_Activity:_ Print the records below word for word, but leave out the pictures.

_Given data:_
────────

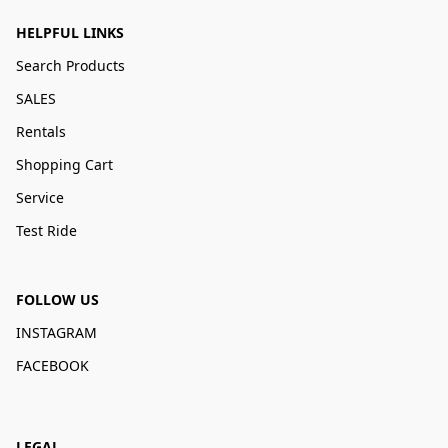
HELPFUL LINKS
Search Products
SALES
Rentals
Shopping Cart
Service
Test Ride
FOLLOW US
INSTAGRAM
FACEBOOK
LEGAL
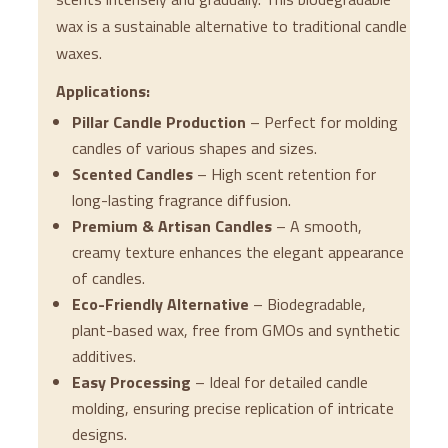
wax is a sustainable alternative to traditional candle
waxes.
Applications:
Pillar Candle Production
– Perfect for molding
candles of various shapes and sizes.
Scented Candles
– High scent retention for
long-lasting fragrance diffusion.
Premium & Artisan Candles
– A smooth,
creamy texture enhances the elegant appearance
of candles.
Eco-Friendly Alternative
– Biodegradable,
plant-based wax, free from GMOs and synthetic
additives.
Easy Processing
– Ideal for detailed candle
molding, ensuring precise replication of intricate
designs.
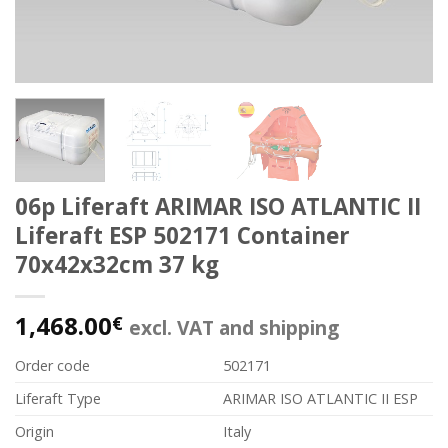
06p Liferaft ARIMAR ISO ATLANTIC II
Liferaft ESP 502171 Container
70x42x32cm 37 kg
1,468.00
€
excl. VAT and shipping
Order code
502171
Liferaft Type
ARIMAR ISO ATLANTIC II ESP
Origin
Italy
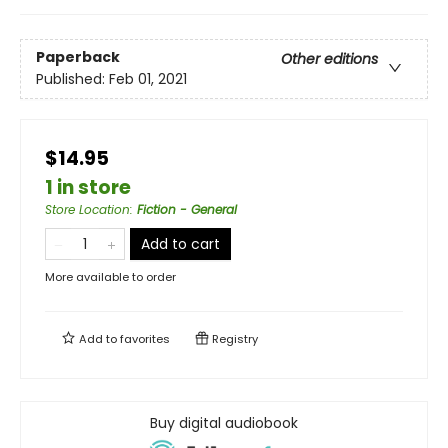
Paperback
Other editions
Published:
Feb 01, 2021
$14.95
1 in store
Store Location
:
Fiction - General
Add to cart
More available to order
Add to
favorites
Registry
Buy digital audiobook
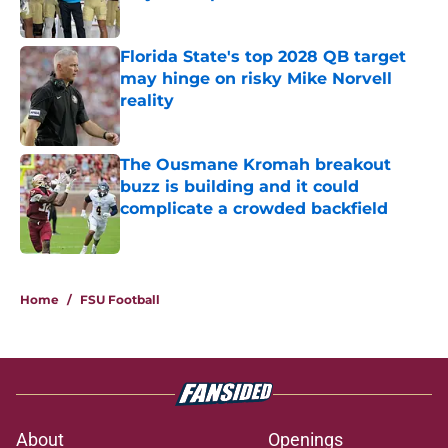
Published by on Invalid Date
Florida State's top 2028 QB target
may hinge on risky Mike Norvell
reality
Published by on Invalid Date
The Ousmane Kromah breakout
buzz is building and it could
complicate a crowded backfield
Published by on Invalid Date
5 related articles loaded
Home
/
FSU Football
About
Openings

────────

_Output of the task:_
HELPFUL LINKS
Search Products
SALES
Rentals
Shopping Cart
Service
Test Ride
FOLLOW US
INSTAGRAM
FACEBOOK
LEGAL
wax is a sustainable alternative to traditional candle
waxes.
Applications:
Pillar Candle Production
– Perfect for molding
candles of various shapes and sizes.
Scented Candles
– High scent retention for
long-lasting fragrance diffusion.
Premium & Artisan Candles
– A smooth,
creamy texture enhances the elegant appearance
of candles.
Eco-Friendly Alternative
– Biodegradable,
plant-based wax, free from GMOs and synthetic
additives.
Easy Processing
– Ideal for detailed candle
molding, ensuring precise replication of intricate
designs.
06p Liferaft ARIMAR ISO ATLANTIC II
Liferaft ESP 502171 Container
70x42x32cm 37 kg
1,468.00
€
excl. VAT and shipping
Order code
502171
Liferaft Type
ARIMAR ISO ATLANTIC II ESP
Origin
Italy
Paperback
Other editions
Published:
Feb 01, 2021
$14.95
1 in store
Store Location
:
Fiction - General
Add to cart
More available to order
Add to
favorites
Registry
Buy digital audiobook
Published by on Invalid Date
Florida State's top 2028 QB target
may hinge on risky Mike Norvell
reality
Published by on Invalid Date
The Ousmane Kromah breakout
buzz is building and it could
complicate a crowded backfield
Published by on Invalid Date
5 related articles loaded
Home
/
FSU Football
About
Openings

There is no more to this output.